··· Records provided

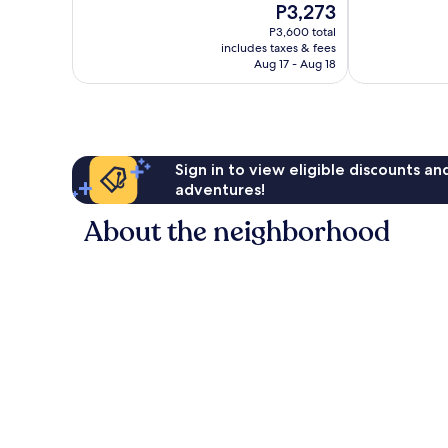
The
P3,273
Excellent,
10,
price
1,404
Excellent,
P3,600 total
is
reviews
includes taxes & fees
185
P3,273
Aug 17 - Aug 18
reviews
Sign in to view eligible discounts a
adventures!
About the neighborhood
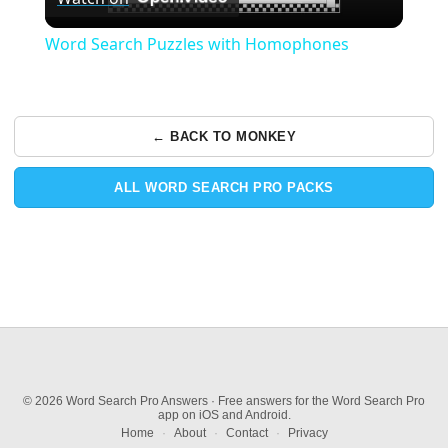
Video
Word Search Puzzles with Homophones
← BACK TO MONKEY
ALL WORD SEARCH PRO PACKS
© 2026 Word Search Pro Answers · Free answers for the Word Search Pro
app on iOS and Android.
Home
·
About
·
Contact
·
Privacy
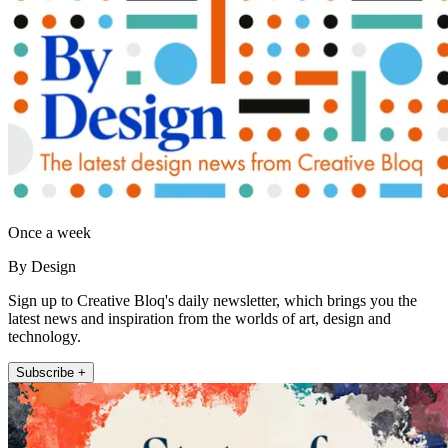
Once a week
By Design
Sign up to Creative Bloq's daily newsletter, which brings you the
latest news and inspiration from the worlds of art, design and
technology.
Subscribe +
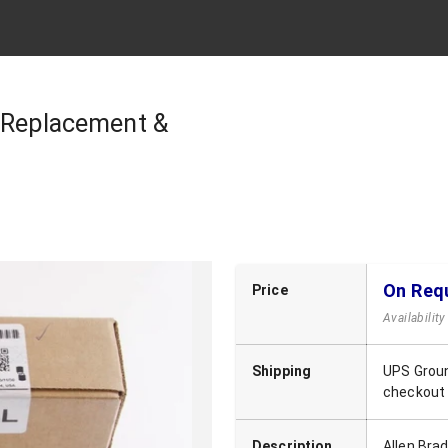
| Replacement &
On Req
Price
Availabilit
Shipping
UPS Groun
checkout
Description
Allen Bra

······

What this task involves = With the pictures left out, please output each line from the one containing "the Word Search Pro" through the end of the entries, exactly as it is.

Response =
© 2026 Word Search Pro Answers · Free answers for the Word Search Pro
app on iOS and Android.
Home
·
About
·
Contact
·
Privacy
Once a week
By Design
Sign up to Creative Bloq's daily newsletter, which brings you the
latest news and inspiration from the worlds of art, design and
technology.
Subscribe +
| Replacement &
On Req
Price
Availabilit
Shipping
UPS Groun
checkout
Description
Allen Bra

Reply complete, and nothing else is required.